Wenn das Fernweh zuschlägt…

Eigentlich war die Reise ja bereits für den Februar angedacht und Nordmazedonien als Destination auserkoren. Dann kam aber eine Lungenentzündung dazwischen und beim neuen Datum spielten tatsächlich alle sechs Erst- und Zweitligisten aus Skopje auswärts. Gut, dann halt woanders hin. Die Wahl fiel schließlich auf Sofia, die Hauptstadt Bulgariens und Heimat zahlreicher bekannter Vereine.

Bereits im Vorfeld bemühte ich mich um ein Ticket für das Spitzenspiel der bulgarischen Liga zwischen Tabellenführer CSKA Sofia und Ludogorets Rasgrad, seines Zeichens Serienmeister und erster Verfolger der Hauptstädter. Doch dazu später mehr…

Auftakt mit U19 und U17

Die Anreise erfolgte bereits am Freitag von Memmingen aus, doch leider zu spät, um noch rechtzeitig zum kleinen Derby zwischen Septemvri und Slavia in Sofia anzukommen. Nach einem sehr unterhaltsamen Abend mit einem in Sofia lebenden Bekannten machte ich am nächsten Morgen zu Fuß auf den Weg Richtung nördlicher Stadtrand, wo Lokomotiv Sofia beheimatet ist.

Nach 1 1/2 Stunden Fußmarsch kam ich am Lokomotiv Stadion an und was soll ich sagen? Ein Traum! Was für ein geiler alter Kasten! Und das Beste: Da ich so früh dran war, standen alle Tore offen und ich konnte von der Laufbahn aus Fotos von den Tribünen schießen.

Vor dem Erstligaspiel standen jedoch noch zwei Jugendkicks auf dem benachbarten Kunstrasen auf dem Programm. Zunächst besiegte die U19 von Loko den Lokalrivalen Konkordia Sofia mit 10:1. Anschließend zog im U17-Duell Pobeda 1945 gegen RD Sport mit 1:6 den Kürzeren.
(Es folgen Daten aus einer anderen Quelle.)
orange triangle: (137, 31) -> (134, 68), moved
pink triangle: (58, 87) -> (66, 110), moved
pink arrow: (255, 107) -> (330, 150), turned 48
Groundhopping Bulgarien bei Loko

Dann aber war Erstligafußball angesagt und Mittelfeldteam Lokomotiv Sofia empfing den Tabellenvorletzten FK Hebar 1918. Eigentlich eine klare Angelegenheit und spätestens nach dem 1:0 der Gastgeber schien der Weg zum Heimsieg geebnet. Dabei hatte Loko die Rechnung aber ohne die Gäste gemacht, die kurz vor der Pause ausglichen und am Ende gar mit 4:1 als Sieger vom Platz gingen. Die rund 50 mitgereisten Fans aus der ca. 120 km entfernten Stadt Pasardschik wussten gar nicht, wie ihnen geschieht und feierten das seltene Erfolgserlebnis ausgelassen.

Den äußerst gelungenen Samstag ließ ich mit einem hervorragenden Abendessen in der Innenstadt ausklingen und verzog mich relativ früh ins Bett. Die Nacht davor war doch recht kurz und bierig gewesen…
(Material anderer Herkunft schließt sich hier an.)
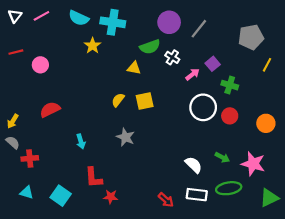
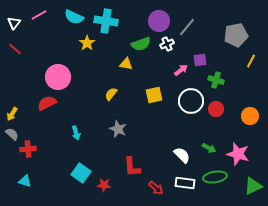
white triangle: (15, 16) -> (14, 23), moved
red line: (16, 52) -> (15, 49), turned 56
white cross: (172, 57) -> (167, 44), moved, turned 32
purple square: (213, 64) -> (200, 60), turned 32
pink circle: (40, 65) -> (58, 77), moved, size x1.6
yellow square: (145, 101) -> (154, 95), moved
red L-shape: (94, 178) -> (132, 167), moved
cyan square: (61, 196) -> (81, 173), moved

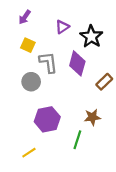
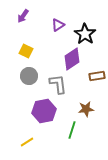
yellow square: (28, 45) -> (26, 51), moved
gray L-shape: (48, 62) -> (58, 84), moved
purple diamond: (77, 63) -> (72, 59), turned 40
brown rectangle: (104, 82) -> (97, 76), turned 35

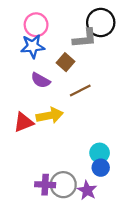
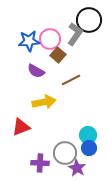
pink circle: (36, 25) -> (50, 39), moved
gray L-shape: (85, 38) -> (75, 34), turned -50
red triangle: (24, 122) -> (21, 127), moved
gray circle: (63, 185) -> (65, 153), moved

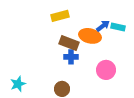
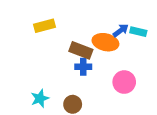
yellow rectangle: (60, 16) -> (45, 26), moved
cyan star: (18, 84) -> (40, 98), moved

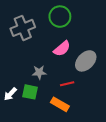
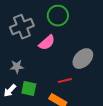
pink semicircle: (62, 49) -> (47, 43), moved
gray star: (39, 72) -> (17, 67), moved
Groundspotting im Vasil Levski Stadion

Sonntag, Highlight-Tag! Der Fokus lag zunächst aber gar nicht auf Fußball, sondern auf der Free Walking Tour, auf der die Teilnehmer in rund 2 1/2 Stunden diverse Sehenswürdigkeiten besuchen konnten und einige interessante Geschichten zu Land und Leuten zu hören bekamen. Kann ich jedem nur empfehlen! Nach einer ordentlichen Stärkung und einem Abstecher in einen Craft Beer Store führte mich der Weg ins Vasil Levski Stadion, in dem sowohl die Nationalmannschaft, als auch Septemvri und Levski Sofia ihre Heimspiele austragen.
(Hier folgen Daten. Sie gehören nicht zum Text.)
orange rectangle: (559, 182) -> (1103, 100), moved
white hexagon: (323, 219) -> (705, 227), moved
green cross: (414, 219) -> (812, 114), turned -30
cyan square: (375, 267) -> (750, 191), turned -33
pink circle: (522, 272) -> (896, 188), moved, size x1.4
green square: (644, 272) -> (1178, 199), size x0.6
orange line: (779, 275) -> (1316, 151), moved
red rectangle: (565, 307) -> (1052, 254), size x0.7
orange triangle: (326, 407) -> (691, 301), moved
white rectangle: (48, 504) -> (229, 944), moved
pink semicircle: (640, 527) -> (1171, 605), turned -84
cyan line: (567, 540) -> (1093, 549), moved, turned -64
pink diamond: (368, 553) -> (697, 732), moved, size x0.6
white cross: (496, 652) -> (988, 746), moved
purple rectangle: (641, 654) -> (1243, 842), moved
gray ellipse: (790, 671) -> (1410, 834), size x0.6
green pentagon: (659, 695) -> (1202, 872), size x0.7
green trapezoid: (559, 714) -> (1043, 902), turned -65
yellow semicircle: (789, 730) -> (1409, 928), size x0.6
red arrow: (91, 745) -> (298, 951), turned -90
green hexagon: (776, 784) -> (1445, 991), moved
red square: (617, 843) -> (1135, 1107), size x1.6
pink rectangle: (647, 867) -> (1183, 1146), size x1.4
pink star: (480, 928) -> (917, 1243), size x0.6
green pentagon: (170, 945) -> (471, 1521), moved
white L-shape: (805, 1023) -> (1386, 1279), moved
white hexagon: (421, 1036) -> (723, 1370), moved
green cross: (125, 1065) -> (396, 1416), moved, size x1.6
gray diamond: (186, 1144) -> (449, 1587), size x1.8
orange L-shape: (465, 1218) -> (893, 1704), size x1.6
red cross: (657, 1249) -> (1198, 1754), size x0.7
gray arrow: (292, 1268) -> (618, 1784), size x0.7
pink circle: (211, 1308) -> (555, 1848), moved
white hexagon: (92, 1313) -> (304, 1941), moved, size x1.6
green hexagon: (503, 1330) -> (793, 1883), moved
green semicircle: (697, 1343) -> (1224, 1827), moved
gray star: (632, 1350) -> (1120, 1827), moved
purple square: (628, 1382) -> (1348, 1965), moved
Fast befürchtete ich, an diesem Tag mangels Fußballspiel vor verschlossenen Türen zu stehen, doch ich hatte Glück. Dank einer Leichtathletikveranstaltung für Kinder war das Stadion geöffnet und ich konnte sogar bis zum Spielfeld. Modern ist in dem Bunker quasi gar nix. Wer das Grünwalder Stadion als Ruine bezeichnet, der bekommt in Bulgarien vermutlich Dauer-Schnappatmung.

Plattenbau und schneebedeckte Berge bei Akademik

Nach einer kurzen Pause auf der Tribüne ging es per Pedes zum ersten Spiel des Tages: Akademik – Sofia Sport, 4. bulgarische Liga. Sportlich hielt das genau das, was es versprach. Wahnsinn, was für ein Gebolze… Aber was für ein unfassbares Stadion! 8.000 Menschen passen da theoretisch rein, zu diesem Spiel kamen ca. 60 und die Tribüne ist seit Jahren (vermutlich aus gutem Grund) gesperrt. Spielfeld, Plattenbau, schneebedeckte Berge – ein traumhaftes Panorama!

Auf dem Platz setzten sich die Gastgeber nach Pausenrückstand und in Unterzahl noch mit 2:1 durch, was die paar Ultras tatsächlich noch zu einer Pyro-Einlage bewegte. Wobei: Wenn man ganz ehrlich ist, ist selbst für die Jungs Akademik nur der Zweitverein. Das Herz schlägt für CSKA und genau dahin verabschiedeten sich mit Abpfiff wohl drei Viertel der Zuschauer, darunter auch etliche deutsche Groundhopper.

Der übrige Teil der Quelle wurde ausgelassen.